■ Work instructions ■
Retype each line below precisely and omit all images.

(Dataset entries)
******************************

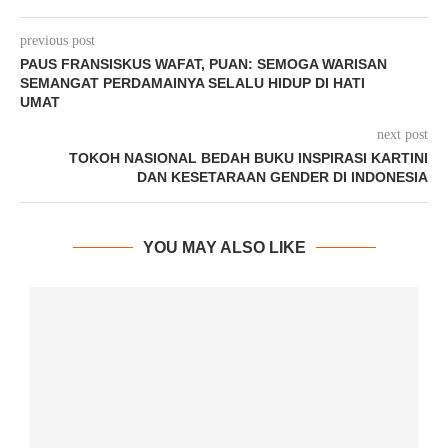
previous post
PAUS FRANSISKUS WAFAT, PUAN: SEMOGA WARISAN
SEMANGAT PERDAMAINYA SELALU HIDUP DI HATI
UMAT
next post
TOKOH NASIONAL BEDAH BUKU INSPIRASI KARTINI
DAN KESETARAAN GENDER DI INDONESIA
YOU MAY ALSO LIKE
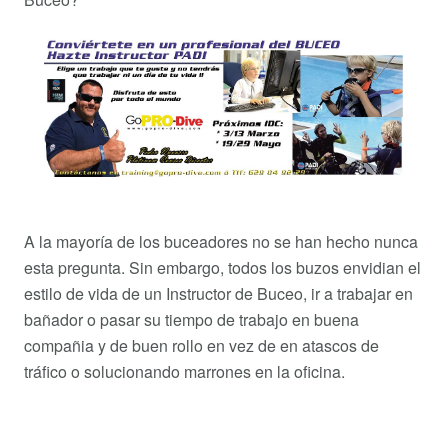
A la mayoría de los buceadores no se han hecho nunca
esta pregunta. Sin embargo, todos los buzos envidian el
estilo de vida de un Instructor de Buceo, ir a trabajar en
bañador o pasar su tiempo de trabajo en buena
compañia y de buen rollo en vez de en atascos de
tráfico o solucionando marrones en la oficina.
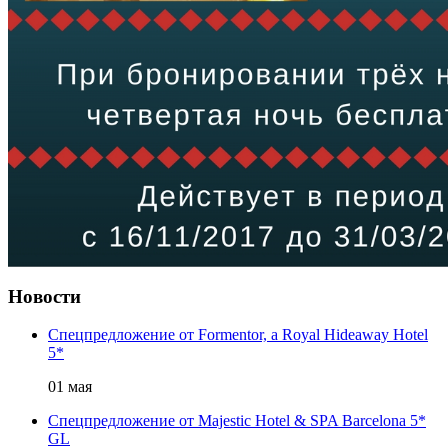
Новости
Cпецпредложение от Formentor, a Royal Hideaway Hotel
5*
01 мая
Спецпредложение от Majestic Hotel & SPA Barcelona 5*
GL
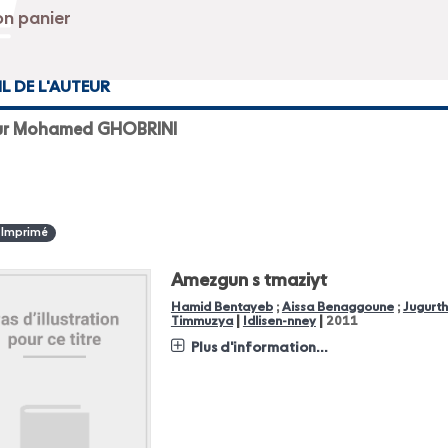
IL DE L'AUTEUR
ur Mohamed GHOBRINI
 Imprimé
Amezgun s tmaziyt
Hamid Bentayeb
;
Aissa Benaggoune
;
Jugurt
|
|
Timmuzya
Idlisen-nney
2011
Plus d'information...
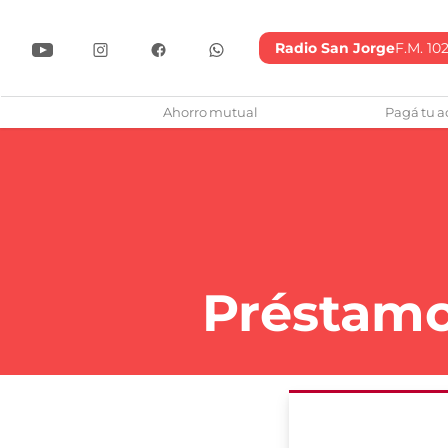
Radio San Jorge
F.M. 102
lub Atlético San Jorge
Ahorro mutual
Pagá tu a
Préstamo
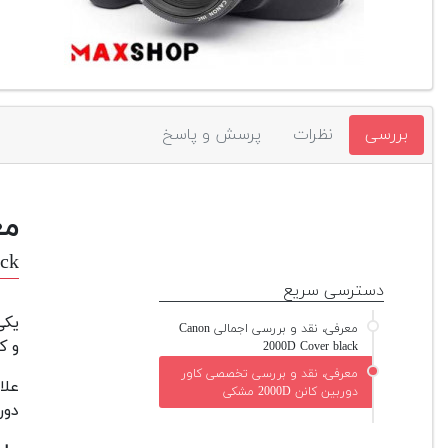
بررسی
نظرات
پرسش و پاسخ
مع
ack
دسترسی سریع
یکی
معرفی، نقد و بررسی اجمالی Canon
و ک
2000D Cover black
معرفی، نقد و بررسی تخصصی کاور
علا
دوربین کانن 2000D مشکی
دور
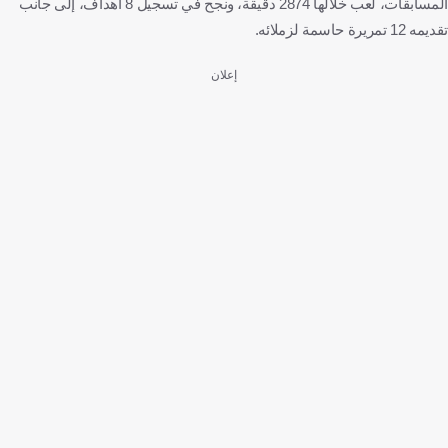
المسابقات، لعب خلالها 2874 دقيقة، ونجح في تسجيل 8 أهداف، إلى جانب
تقديمه 12 تمريرة حاسمة لزملائه.
إعلان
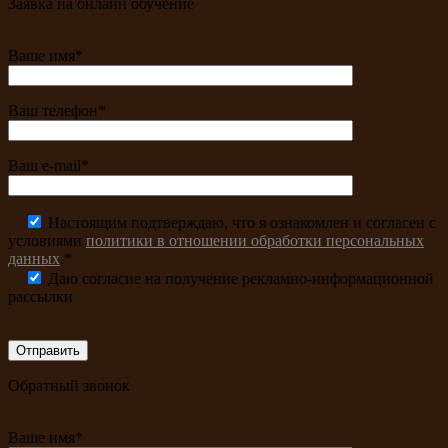
Заявка на онлайн обучение
Ваше имя*
Ваш телефон*
Ваш e-mail*
Настоящим подтверждаю, что я ознакомлен и согласен с
условиями
политики в отношении обработки персональных
данных
.*
Даю согласие на получение рекламно-информационной
рассылки
Обратный звонок
Ваше имя*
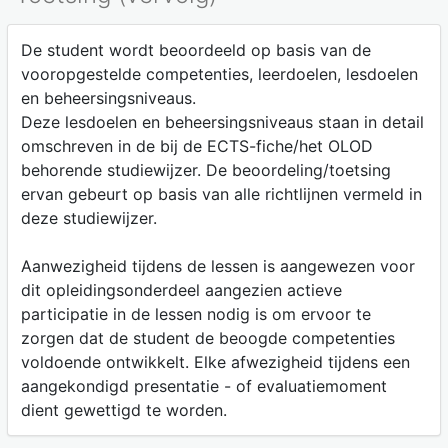
De student wordt beoordeeld op basis van de
vooropgestelde competenties, leerdoelen, lesdoelen
en beheersingsniveaus.
Deze lesdoelen en beheersingsniveaus staan in detail
omschreven in de bij de ECTS-fiche/het OLOD
behorende studiewijzer. De beoordeling/toetsing
ervan gebeurt op basis van alle richtlijnen vermeld in
deze studiewijzer.
Aanwezigheid tijdens de lessen is aangewezen voor
dit opleidingsonderdeel aangezien actieve
participatie in de lessen nodig is om ervoor te
zorgen dat de student de beoogde competenties
voldoende ontwikkelt. Elke afwezigheid tijdens een
aangekondigd presentatie - of evaluatiemoment
dient gewettigd te worden.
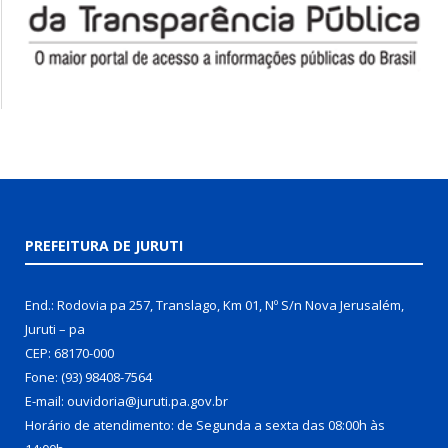
PREFEITURA DE JURUTI
End.: Rodovia pa 257, Translago, Km 01, Nº S/n Nova Jerusalém,
Juruti – pa
CEP: 68170-000
Fone: (93) 98408-7564
E-mail: ouvidoria@juruti.pa.gov.br
Horário de atendimento: de Segunda a sexta das 08:00h às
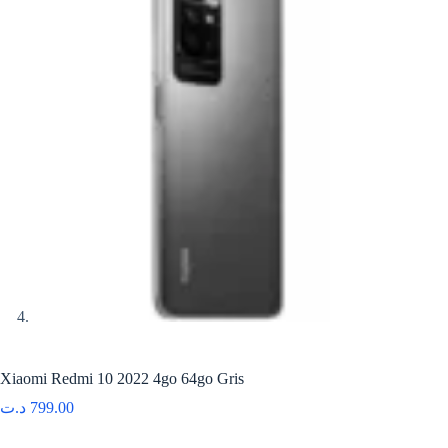
Xiaomi Redmi 10 2022 4go 64go Gris
د.ت
799.00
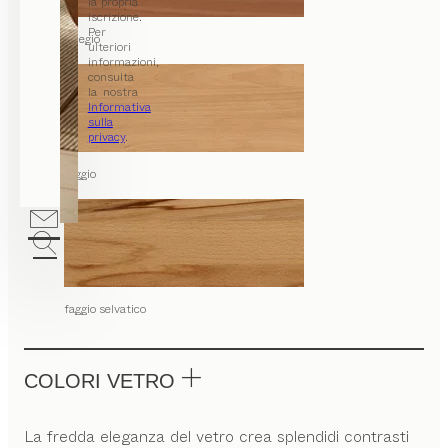
la propria
iscrizione.
Per
ciliegio
ulteriori
informazioni,
consulta
la nostra
Informativa
sulla
privacy
.
faggio
faggio selvatico
COLORI VETRO
La fredda eleganza del vetro crea splendidi contrasti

******************************

■ Reply to the task ■
previous post
PAUS FRANSISKUS WAFAT, PUAN: SEMOGA WARISAN
SEMANGAT PERDAMAINYA SELALU HIDUP DI HATI
UMAT
next post
TOKOH NASIONAL BEDAH BUKU INSPIRASI KARTINI
DAN KESETARAAN GENDER DI INDONESIA
YOU MAY ALSO LIKE
A la mayoría de los buceadores no se han hecho nunca
esta pregunta. Sin embargo, todos los buzos envidian el
estilo de vida de un Instructor de Buceo, ir a trabajar en
bañador o pasar su tiempo de trabajo en buena
compañia y de buen rollo en vez de en atascos de
tráfico o solucionando marrones en la oficina.
Новости
Cпецпредложение от Formentor, a Royal Hideaway Hotel
5*
01 мая
Спецпредложение от Majestic Hotel & SPA Barcelona 5*
GL
IL DE L'AUTEUR
ur Mohamed GHOBRINI
 Imprimé
Amezgun s tmaziyt
Hamid Bentayeb
;
Aissa Benaggoune
;
Jugurt
|
|
Timmuzya
Idlisen-nney
2011
Plus d'information...
Radio San Jorge
F.M. 102
lub Atlético San Jorge
Ahorro mutual
Pagá tu a
Préstamo
بررسی
نظرات
پرسش و پاسخ
مع
ack
دسترسی سریع
یکی
معرفی، نقد و بررسی اجمالی Canon
و ک
2000D Cover black
معرفی، نقد و بررسی تخصصی کاور
علا
دوربین کانن 2000D مشکی
دور
المسابقات، لعب خلالها 2874 دقيقة، ونجح في تسجيل 8 أهداف، إلى جانب
تقديمه 12 تمريرة حاسمة لزملائه.
إعلان
Заявка на онлайн обучение
Ваше имя*
Ваш телефон*
Ваш e-mail*
Настоящим подтверждаю, что я ознакомлен и согласен с
условиями
политики в отношении обработки персональных
данных
.*
Даю согласие на получение рекламно-информационной
рассылки
Обратный звонок
Ваше имя*
De student wordt beoordeeld op basis van de
vooropgestelde competenties, leerdoelen, lesdoelen
en beheersingsniveaus.
Deze lesdoelen en beheersingsniveaus staan in detail
omschreven in de bij de ECTS-fiche/het OLOD
behorende studiewijzer. De beoordeling/toetsing
ervan gebeurt op basis van alle richtlijnen vermeld in
deze studiewijzer.
Aanwezigheid tijdens de lessen is aangewezen voor
dit opleidingsonderdeel aangezien actieve
participatie in de lessen nodig is om ervoor te
zorgen dat de student de beoogde competenties
voldoende ontwikkelt. Elke afwezigheid tijdens een
aangekondigd presentatie - of evaluatiemoment
dient gewettigd te worden.
PREFEITURA DE JURUTI
End.: Rodovia pa 257, Translago, Km 01, Nº S/n Nova Jerusalém,
Juruti – pa
CEP: 68170-000
Fone: (93) 98408-7564
E-mail: ouvidoria@juruti.pa.gov.br
Horário de atendimento: de Segunda a sexta das 08:00h às
Xiaomi Redmi 10 2022 4go 64go Gris
د.ت
799.00
la propria
iscrizione.
Per
ciliegio
ulteriori
informazioni,
consulta
la nostra
Informativa
sulla
privacy
.
faggio
faggio selvatico
COLORI VETRO
La fredda eleganza del vetro crea splendidi contrasti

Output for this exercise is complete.